DATA FOR THE TASK —
Content starts

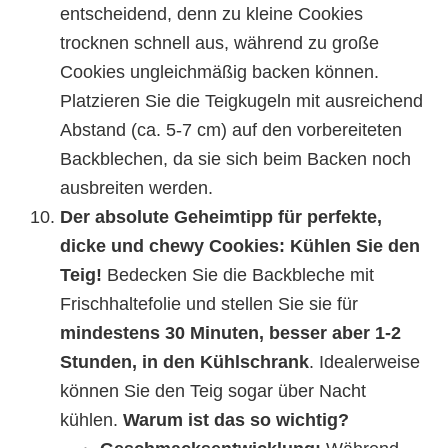
entscheidend, denn zu kleine Cookies
trocknen schnell aus, während zu große
Cookies ungleichmäßig backen können.
Platzieren Sie die Teigkugeln mit ausreichend
Abstand (ca. 5-7 cm) auf den vorbereiteten
Backblechen, da sie sich beim Backen noch
ausbreiten werden.
Der absolute Geheimtipp für perfekte,
dicke und chewy Cookies: Kühlen Sie den
Teig!
Bedecken Sie die Backbleche mit
Frischhaltefolie und stellen Sie sie für
mindestens 30 Minuten, besser aber 1-2
Stunden, in den Kühlschrank
. Idealerweise
können Sie den Teig sogar über Nacht
kühlen.
Warum ist das so wichtig?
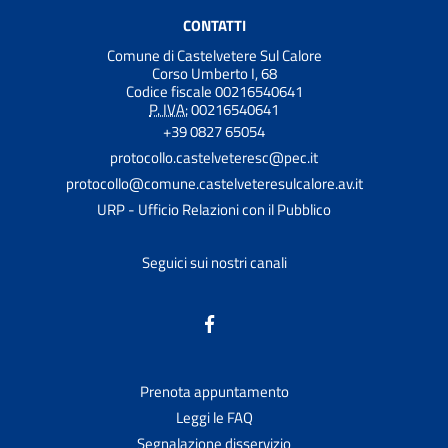
CONTATTI
Comune di Castelvetere Sul Calore
Corso Umberto I, 68
Codice fiscale 00216540641
P. IVA:
00216540641
+39 0827 65054
protocollo.castelveteresc@pec.it
protocollo@comune.castelveteresulcalore.av.it
URP - Ufficio Relazioni con il Pubblico
Seguici sui nostri canali
Prenota appuntamento
Leggi le FAQ
Segnalazione disservizio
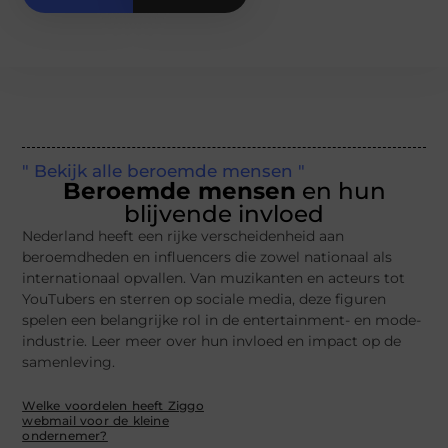
" Bekijk alle beroemde mensen "
Beroemde mensen
en hun
blijvende invloed
Nederland heeft een rijke verscheidenheid aan
beroemdheden en influencers die zowel nationaal als
internationaal opvallen. Van muzikanten en acteurs tot
YouTubers en sterren op sociale media, deze figuren
spelen een belangrijke rol in de entertainment- en mode-
industrie. Leer meer over hun invloed en impact op de
samenleving.
Welke voordelen heeft Ziggo
webmail voor de kleine
ondernemer?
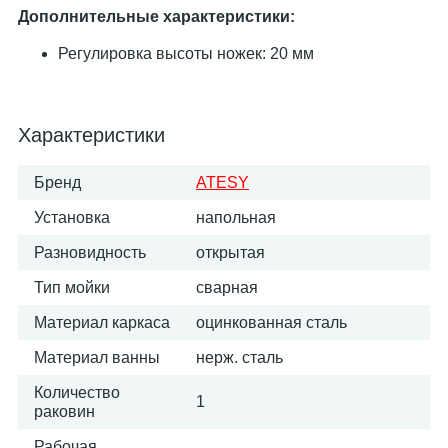
Дополнительные характеристики:
Регулировка высоты ножек: 20 мм
Характеристики
Бренд
ATESY
Установка
напольная
Разновидность
открытая
Тип мойки
сварная
Материал каркаса
оцинкованная сталь
Материал ванны
нерж. сталь
Количество
1
раковин
Рабочая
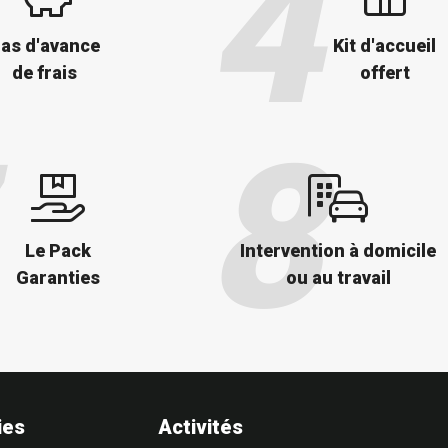
as d'avance
Kit d'accueil
de frais
offert
Le Pack
Intervention à domicile
Garanties
ou au travail
ies
Activités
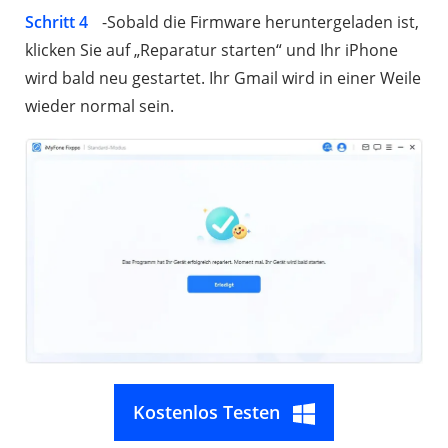
Schritt 4
-Sobald die Firmware heruntergeladen ist,
klicken Sie auf „Reparatur starten“ und Ihr iPhone
wird bald neu gestartet. Ihr Gmail wird in einer Weile
wieder normal sein.
Kostenlos Testen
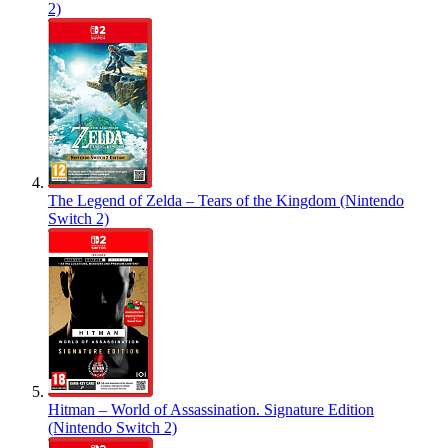
2)
The Legend of Zelda – Tears of the Kingdom (Nintendo
Switch 2)
Hitman – World of Assassination. Signature Edition
(Nintendo Switch 2)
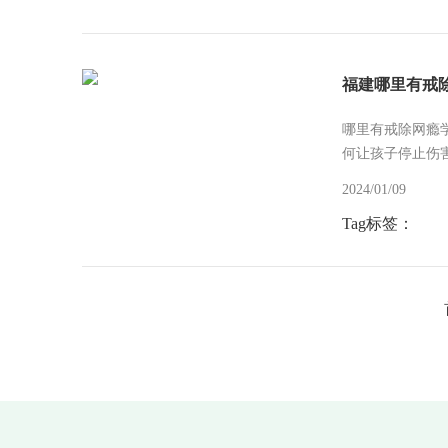
福建哪里有戒
哪里有戒除网瘾
何让孩子停止伤
2024/01/09
Tag标签：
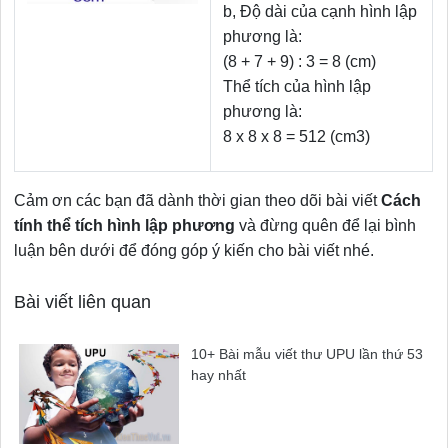
b, Độ dài của cạnh hình lập
phương là:
(8 + 7 + 9) : 3 = 8 (cm)
Thể tích của hình lập
phương là:
8 x 8 x 8 = 512 (cm3)
Cảm ơn các bạn đã dành thời gian theo dõi bài viết
Cách
tính thể tích hình lập phương
và đừng quên để lại bình
luận bên dưới để đóng góp ý kiến cho bài viết nhé.
Bài viết liên quan
10+ Bài mẫu viết thư UPU lần thứ 53
hay nhất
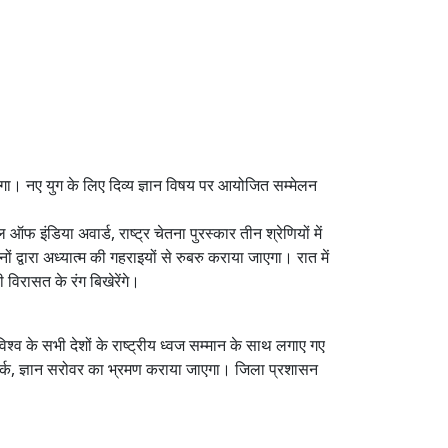
ोगा। नए युग के लिए दिव्य ज्ञान विषय पर आयोजित सम्मेलन
ऑफ इंडिया अवार्ड, राष्ट्र चेतना पुरस्कार तीन श्रेणियों में
 द्वारा अध्यात्म की गहराइयों से रुबरु कराया जाएगा। रात में
विरासत के रंग बिखेरेंगे।
श्व के सभी देशों के राष्ट्रीय ध्वज सम्मान के साथ लगाए गए
ार्क, ज्ञान सरोवर का भ्रमण कराया जाएगा। जिला प्रशासन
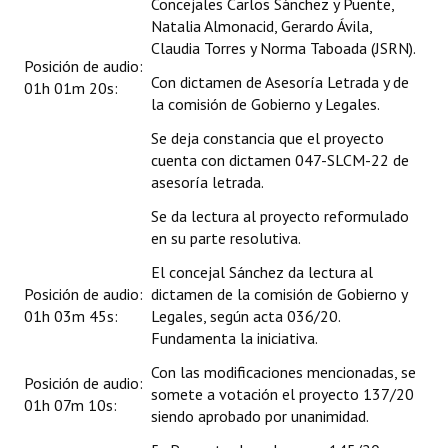
Concejales Carlos Sánchez y Puente,
Natalia Almonacid, Gerardo Ávila,
Claudia Torres y Norma Taboada (JSRN).
Posición de audio:
Con dictamen de Asesoría Letrada y de
01h 01m 20s:
la comisión de Gobierno y Legales.
Se deja constancia que el proyecto
cuenta con dictamen 047-SLCM-22 de
asesoría letrada.
Se da lectura al proyecto reformulado
en su parte resolutiva.
El concejal Sánchez da lectura al
Posición de audio:
dictamen de la comisión de Gobierno y
01h 03m 45s:
Legales, según acta 036/20.
Fundamenta la iniciativa.
Con las modificaciones mencionadas, se
Posición de audio:
somete a votación el proyecto 137/20
01h 07m 10s:
siendo aprobado por unanimidad.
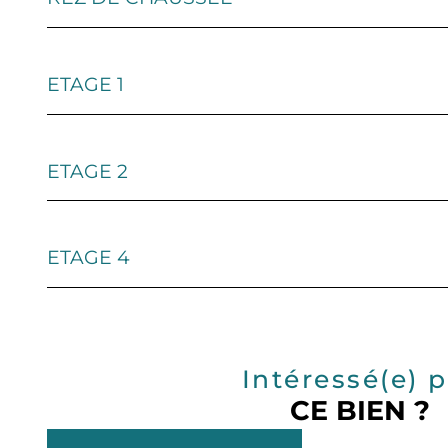
ETAGE 1
ETAGE 2
ETAGE 4
Intéressé(e) 
CE BIEN ?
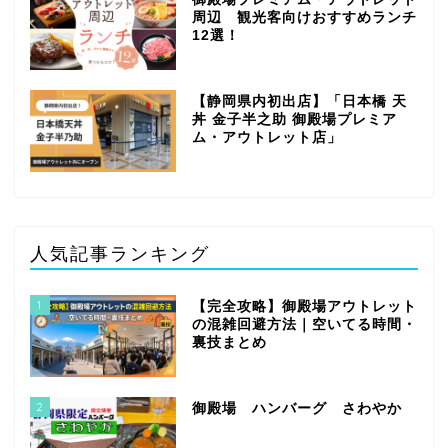
周辺 観光客向けおすすめランチ
12選！
【静岡県内初出店】「日本橋 天
丼 金子半之助 御殿場プレミア
ム・アウトレット店」
人気記事ランキング
1
【完全攻略】御殿場アウトレット
の混雑回避方法｜空いてる時間・
裏技まとめ
2
御殿場 ハンバーグ さわやか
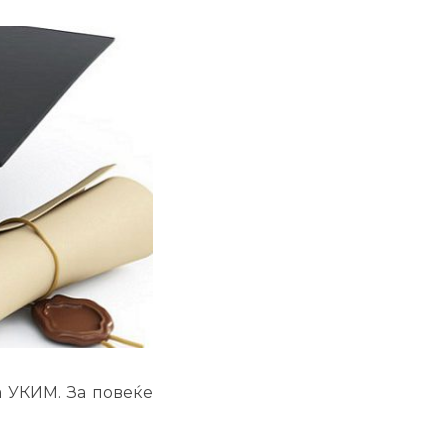
а УКИМ. За повеќе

Content ends

WHAT YOU HAVE TO DO —
For the material above, give again only the lines starting at the line that contains "Hitman – World" and ending at the line that contains "luận bên dưới". Pictures do not belong in the copy.

ANSWER SECTION —
Hitman – World of Assassination. Signature Edition
(Nintendo Switch 2)
福建哪里有戒
哪里有戒除网瘾
何让孩子停止伤
2024/01/09
Tag标签：
b, Độ dài của cạnh hình lập
phương là:
(8 + 7 + 9) : 3 = 8 (cm)
Thể tích của hình lập
phương là:
8 x 8 x 8 = 512 (cm3)
Cảm ơn các bạn đã dành thời gian theo dõi bài viết
Cách
tính thể tích hình lập phương
và đừng quên để lại bình
luận bên dưới để đóng góp ý kiến cho bài viết nhé.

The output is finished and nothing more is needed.